When this passage takes place God feels far away from his people. Israel had turned away from God, like we all do sometimes. They allowed injustice and inequality to thrive in their society and forgot that God cares deeply about the poor, so Israel ended up in exile, dominated by their more powerful neighbors, the Babylonians.
Israel’s punishment was harsh, but fitting. They turned away from God, so God let them see what it was like to be apart from him. But now God can’t take the separation anymore. God longs to bring his people home; he longs to make peace with the people he loves. God calls the prophet into action to bring Israel a message of forgiveness. “Comfort, o comfort my people,” says your God. God tells the prophet to share not only God’s message but his passion too: “Cry to her that she has served her term and paid her penalty.”

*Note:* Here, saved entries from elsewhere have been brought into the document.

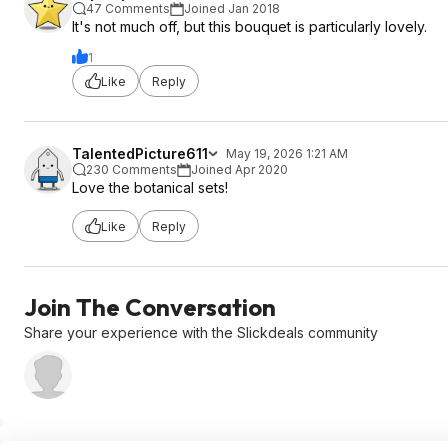
47 Comments
Joined Jan 2018
It's not much off, but this bouquet is particularly lovely.
1
Like
Reply
TalentedPicture611
May 19, 2026 1:21 AM
230 Comments
Joined Apr 2020
Love the botanical sets!
Like
Reply
Join The Conversation
Share your experience with the Slickdeals community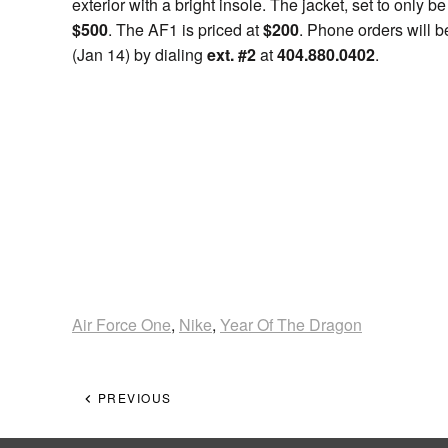
exterior with a bright insole. The jacket, set to only b
$500
. The AF1 is priced at
$200
. Phone orders will 
(Jan 14) by dialing
ext. #2
at
404.880.0402
.
Air Force One
,
Nike
,
Year Of The Dragon
PREVIOUS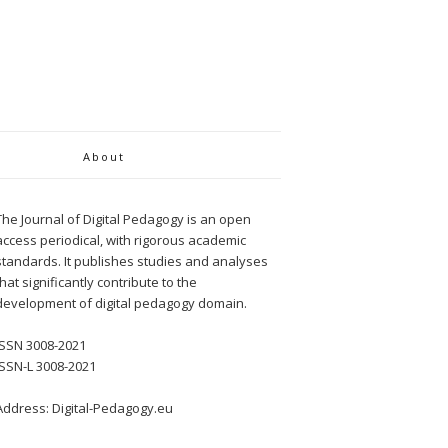
About
The Journal of Digital Pedagogy is an open
access periodical, with rigorous academic
standards. It publishes studies and analyses
that significantly contribute to the
development of digital pedagogy domain.
ISSN 3008-2021
ISSN-L 3008-2021
Address: Digital-Pedagogy.eu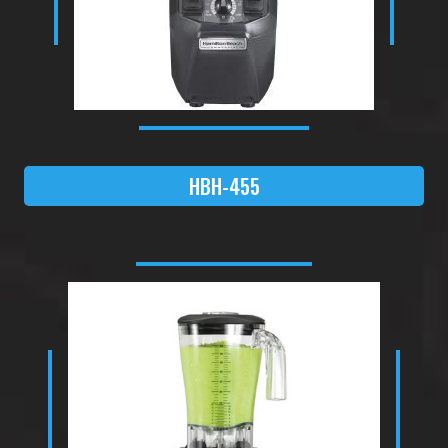
HBH-455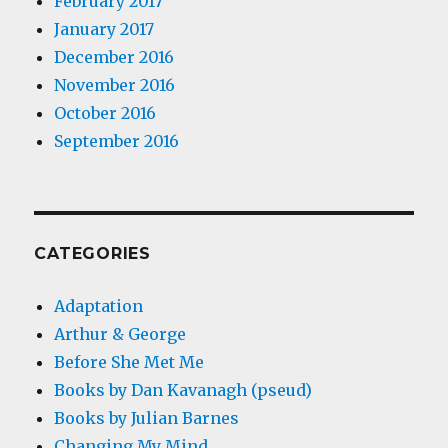
February 2017
January 2017
December 2016
November 2016
October 2016
September 2016
CATEGORIES
Adaptation
Arthur & George
Before She Met Me
Books by Dan Kavanagh (pseud)
Books by Julian Barnes
Changing My Mind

I can picture the prophet running through the streets, yelling out the good news that God has forgiven them, that God wants them to come home, that the sins of the past are wiped out forever. The prophet imagines the power of God’s forgiveness lifting up the valleys and flattening the hills. He imagines God’s mercy carving a highway through the desert.
God’s incredible love can’t be stopped. The mountains and hills of our past aren’t high enough to keep out God’s forgiveness. The depths of our deepest despair aren’t low enough to keep God from reaching us. The wilderness emptiness we sometimes feel because of how we’ve been hurt and how we have hurt others isn’t lonely enough to keep God away.